Saved data entries.

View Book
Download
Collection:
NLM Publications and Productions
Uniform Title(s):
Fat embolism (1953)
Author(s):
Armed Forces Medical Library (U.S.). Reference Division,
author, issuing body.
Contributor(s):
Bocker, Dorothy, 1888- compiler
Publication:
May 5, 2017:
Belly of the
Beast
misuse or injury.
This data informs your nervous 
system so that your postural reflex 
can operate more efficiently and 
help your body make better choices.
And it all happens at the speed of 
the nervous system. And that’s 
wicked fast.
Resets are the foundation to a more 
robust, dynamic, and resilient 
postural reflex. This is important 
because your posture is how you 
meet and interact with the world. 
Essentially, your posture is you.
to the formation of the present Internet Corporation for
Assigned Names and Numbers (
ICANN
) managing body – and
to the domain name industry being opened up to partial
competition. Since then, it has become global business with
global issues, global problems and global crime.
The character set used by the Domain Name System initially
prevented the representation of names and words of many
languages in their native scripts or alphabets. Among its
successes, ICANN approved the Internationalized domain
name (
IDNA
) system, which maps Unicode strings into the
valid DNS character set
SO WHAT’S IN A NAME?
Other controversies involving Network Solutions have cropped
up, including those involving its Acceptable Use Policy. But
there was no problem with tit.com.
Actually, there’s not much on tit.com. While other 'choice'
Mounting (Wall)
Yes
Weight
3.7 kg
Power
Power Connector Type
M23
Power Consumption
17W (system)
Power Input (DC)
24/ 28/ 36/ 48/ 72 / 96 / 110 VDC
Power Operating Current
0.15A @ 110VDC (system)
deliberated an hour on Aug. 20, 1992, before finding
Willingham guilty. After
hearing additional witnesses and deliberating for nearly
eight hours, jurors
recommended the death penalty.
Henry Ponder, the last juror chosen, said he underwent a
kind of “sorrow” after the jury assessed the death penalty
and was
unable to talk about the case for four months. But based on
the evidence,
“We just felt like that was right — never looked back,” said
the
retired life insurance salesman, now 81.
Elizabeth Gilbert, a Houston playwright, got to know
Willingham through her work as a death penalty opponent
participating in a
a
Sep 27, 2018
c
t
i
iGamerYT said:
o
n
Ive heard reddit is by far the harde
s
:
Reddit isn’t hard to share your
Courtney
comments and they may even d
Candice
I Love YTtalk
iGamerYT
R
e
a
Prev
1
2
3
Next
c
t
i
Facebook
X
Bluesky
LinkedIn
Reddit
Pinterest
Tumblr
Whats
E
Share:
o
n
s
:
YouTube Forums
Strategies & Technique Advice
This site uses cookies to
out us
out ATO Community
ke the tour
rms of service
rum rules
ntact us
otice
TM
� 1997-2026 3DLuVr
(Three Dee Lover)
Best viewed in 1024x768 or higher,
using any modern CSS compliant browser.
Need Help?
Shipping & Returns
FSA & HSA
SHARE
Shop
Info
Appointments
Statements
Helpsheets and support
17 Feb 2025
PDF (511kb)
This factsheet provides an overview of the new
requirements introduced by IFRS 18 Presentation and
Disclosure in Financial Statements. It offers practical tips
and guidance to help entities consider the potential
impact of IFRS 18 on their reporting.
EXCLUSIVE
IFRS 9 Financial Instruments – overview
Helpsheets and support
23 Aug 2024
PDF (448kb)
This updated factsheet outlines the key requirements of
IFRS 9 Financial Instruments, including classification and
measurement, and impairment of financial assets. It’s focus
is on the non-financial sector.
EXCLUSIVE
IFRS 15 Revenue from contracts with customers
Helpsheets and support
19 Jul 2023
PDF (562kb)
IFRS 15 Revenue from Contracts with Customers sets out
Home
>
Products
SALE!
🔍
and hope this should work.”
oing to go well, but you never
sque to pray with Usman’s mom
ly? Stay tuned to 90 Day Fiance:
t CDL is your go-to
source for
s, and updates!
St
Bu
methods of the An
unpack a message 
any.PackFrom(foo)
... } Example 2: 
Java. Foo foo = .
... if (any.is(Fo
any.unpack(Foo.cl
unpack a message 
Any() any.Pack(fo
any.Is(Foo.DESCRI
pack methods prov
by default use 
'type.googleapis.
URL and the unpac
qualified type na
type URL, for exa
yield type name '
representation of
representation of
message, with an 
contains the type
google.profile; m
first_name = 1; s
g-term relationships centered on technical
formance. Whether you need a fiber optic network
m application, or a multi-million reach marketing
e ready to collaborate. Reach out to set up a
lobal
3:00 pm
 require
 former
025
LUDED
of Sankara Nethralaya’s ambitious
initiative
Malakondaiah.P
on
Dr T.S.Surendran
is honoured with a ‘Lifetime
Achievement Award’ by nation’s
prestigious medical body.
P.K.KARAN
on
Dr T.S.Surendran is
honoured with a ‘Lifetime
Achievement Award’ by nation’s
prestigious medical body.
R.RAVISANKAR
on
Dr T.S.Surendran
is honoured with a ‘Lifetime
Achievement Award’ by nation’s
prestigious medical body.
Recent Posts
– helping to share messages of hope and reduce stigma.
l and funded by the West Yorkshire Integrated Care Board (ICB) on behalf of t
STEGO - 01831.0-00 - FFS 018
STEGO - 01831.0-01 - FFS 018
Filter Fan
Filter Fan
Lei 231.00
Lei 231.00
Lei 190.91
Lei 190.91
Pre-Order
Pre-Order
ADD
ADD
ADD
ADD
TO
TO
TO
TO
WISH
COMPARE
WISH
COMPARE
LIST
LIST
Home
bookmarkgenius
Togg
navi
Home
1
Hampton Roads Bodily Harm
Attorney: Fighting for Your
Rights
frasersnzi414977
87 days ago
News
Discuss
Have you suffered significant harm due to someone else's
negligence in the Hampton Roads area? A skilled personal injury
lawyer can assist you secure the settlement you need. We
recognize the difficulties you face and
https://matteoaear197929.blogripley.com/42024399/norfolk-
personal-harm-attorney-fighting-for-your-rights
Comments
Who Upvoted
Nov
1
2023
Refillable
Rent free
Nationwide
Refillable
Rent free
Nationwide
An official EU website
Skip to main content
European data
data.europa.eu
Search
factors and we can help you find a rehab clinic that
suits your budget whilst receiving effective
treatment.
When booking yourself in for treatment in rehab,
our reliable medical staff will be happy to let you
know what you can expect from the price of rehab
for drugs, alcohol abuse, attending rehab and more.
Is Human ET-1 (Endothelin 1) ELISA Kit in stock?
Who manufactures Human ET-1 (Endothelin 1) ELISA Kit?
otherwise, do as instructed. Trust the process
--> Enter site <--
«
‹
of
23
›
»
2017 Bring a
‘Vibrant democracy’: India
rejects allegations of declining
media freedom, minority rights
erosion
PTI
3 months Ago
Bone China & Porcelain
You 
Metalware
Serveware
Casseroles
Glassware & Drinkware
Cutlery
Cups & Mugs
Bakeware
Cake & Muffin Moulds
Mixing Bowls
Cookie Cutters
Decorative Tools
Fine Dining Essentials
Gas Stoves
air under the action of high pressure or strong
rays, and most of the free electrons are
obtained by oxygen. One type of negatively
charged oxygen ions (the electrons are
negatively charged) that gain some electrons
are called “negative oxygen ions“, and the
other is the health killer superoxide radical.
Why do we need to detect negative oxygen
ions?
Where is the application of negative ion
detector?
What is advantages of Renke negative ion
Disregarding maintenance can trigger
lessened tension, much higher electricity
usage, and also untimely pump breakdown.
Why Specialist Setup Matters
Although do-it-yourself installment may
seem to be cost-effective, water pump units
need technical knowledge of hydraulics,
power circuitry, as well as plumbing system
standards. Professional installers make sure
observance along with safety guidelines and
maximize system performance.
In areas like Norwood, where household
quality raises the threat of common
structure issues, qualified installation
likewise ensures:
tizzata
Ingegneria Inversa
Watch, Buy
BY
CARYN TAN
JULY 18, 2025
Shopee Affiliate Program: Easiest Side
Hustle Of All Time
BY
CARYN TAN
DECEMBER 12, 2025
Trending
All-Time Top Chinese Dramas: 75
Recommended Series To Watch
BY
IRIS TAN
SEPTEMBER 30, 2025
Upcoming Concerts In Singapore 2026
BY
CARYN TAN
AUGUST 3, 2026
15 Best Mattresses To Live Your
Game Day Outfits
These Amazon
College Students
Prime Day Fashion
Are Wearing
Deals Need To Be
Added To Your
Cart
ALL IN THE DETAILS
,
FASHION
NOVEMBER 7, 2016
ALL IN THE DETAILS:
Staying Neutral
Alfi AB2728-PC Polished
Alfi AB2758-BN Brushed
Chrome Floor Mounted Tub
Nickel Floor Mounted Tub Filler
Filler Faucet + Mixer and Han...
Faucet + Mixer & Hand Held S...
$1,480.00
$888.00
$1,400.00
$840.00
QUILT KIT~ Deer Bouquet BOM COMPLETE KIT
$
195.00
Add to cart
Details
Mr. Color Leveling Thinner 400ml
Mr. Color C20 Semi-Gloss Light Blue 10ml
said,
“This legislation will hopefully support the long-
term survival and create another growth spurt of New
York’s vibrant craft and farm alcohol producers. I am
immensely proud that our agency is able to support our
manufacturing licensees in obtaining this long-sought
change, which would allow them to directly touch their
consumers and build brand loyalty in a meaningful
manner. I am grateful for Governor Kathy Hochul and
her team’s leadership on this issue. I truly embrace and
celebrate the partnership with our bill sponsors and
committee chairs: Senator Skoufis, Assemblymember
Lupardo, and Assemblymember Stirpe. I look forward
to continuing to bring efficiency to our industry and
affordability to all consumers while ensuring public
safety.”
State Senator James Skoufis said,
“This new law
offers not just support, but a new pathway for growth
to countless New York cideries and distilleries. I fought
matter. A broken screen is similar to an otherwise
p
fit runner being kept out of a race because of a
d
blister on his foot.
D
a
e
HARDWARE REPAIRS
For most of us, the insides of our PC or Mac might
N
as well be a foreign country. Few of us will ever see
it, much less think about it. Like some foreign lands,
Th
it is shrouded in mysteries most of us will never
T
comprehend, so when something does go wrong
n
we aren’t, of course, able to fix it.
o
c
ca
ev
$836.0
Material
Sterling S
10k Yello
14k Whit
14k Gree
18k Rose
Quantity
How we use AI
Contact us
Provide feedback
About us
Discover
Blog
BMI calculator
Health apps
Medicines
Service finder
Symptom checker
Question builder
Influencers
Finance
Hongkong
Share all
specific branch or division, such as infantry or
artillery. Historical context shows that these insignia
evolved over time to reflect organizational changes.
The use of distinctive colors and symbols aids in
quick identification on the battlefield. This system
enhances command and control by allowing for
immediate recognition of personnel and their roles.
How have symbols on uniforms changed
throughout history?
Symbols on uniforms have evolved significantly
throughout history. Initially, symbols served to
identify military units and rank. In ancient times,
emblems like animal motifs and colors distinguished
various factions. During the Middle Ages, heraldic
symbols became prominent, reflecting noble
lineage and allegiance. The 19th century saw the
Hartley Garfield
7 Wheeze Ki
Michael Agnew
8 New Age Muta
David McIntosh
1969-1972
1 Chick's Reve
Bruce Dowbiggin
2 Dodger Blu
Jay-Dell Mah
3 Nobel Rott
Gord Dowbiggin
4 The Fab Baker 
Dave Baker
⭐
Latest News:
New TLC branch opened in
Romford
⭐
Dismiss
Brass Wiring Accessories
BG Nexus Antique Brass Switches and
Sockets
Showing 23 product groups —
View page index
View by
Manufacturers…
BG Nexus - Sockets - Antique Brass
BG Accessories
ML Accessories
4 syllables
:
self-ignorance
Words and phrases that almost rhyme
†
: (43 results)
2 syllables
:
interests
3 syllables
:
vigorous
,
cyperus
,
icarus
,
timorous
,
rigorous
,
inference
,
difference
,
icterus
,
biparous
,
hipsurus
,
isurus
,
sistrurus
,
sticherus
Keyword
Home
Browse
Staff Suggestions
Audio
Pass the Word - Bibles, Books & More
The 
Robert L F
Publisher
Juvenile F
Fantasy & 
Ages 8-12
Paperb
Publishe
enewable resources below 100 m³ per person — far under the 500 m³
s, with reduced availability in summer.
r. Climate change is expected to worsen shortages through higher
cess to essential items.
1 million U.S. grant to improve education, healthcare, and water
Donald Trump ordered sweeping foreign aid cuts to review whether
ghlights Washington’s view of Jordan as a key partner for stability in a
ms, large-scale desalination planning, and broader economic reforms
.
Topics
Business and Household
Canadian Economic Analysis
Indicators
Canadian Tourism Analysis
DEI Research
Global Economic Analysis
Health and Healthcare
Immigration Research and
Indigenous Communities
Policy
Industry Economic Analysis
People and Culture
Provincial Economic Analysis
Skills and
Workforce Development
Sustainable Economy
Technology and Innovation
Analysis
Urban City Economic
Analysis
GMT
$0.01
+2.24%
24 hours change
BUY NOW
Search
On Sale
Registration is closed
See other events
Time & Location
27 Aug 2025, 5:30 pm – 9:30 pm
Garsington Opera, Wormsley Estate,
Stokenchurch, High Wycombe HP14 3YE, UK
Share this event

ACTIVITY.
Given the data above, transcribe exactly the lines from the one containing "standards. Professional installers make sure" down to the one containing "NOVEMBER 7, 2016", and no others.

EXERCISE RESPONSE.
standards. Professional installers make sure
observance along with safety guidelines and
maximize system performance.
In areas like Norwood, where household
quality raises the threat of common
structure issues, qualified installation
likewise ensures:
tizzata
Ingegneria Inversa
Watch, Buy
BY
CARYN TAN
JULY 18, 2025
Shopee Affiliate Program: Easiest Side
Hustle Of All Time
BY
CARYN TAN
DECEMBER 12, 2025
Trending
All-Time Top Chinese Dramas: 75
Recommended Series To Watch
BY
IRIS TAN
SEPTEMBER 30, 2025
Upcoming Concerts In Singapore 2026
BY
CARYN TAN
AUGUST 3, 2026
15 Best Mattresses To Live Your
Game Day Outfits
These Amazon
College Students
Prime Day Fashion
Are Wearing
Deals Need To Be
Added To Your
Cart
ALL IN THE DETAILS
,
FASHION
NOVEMBER 7, 2016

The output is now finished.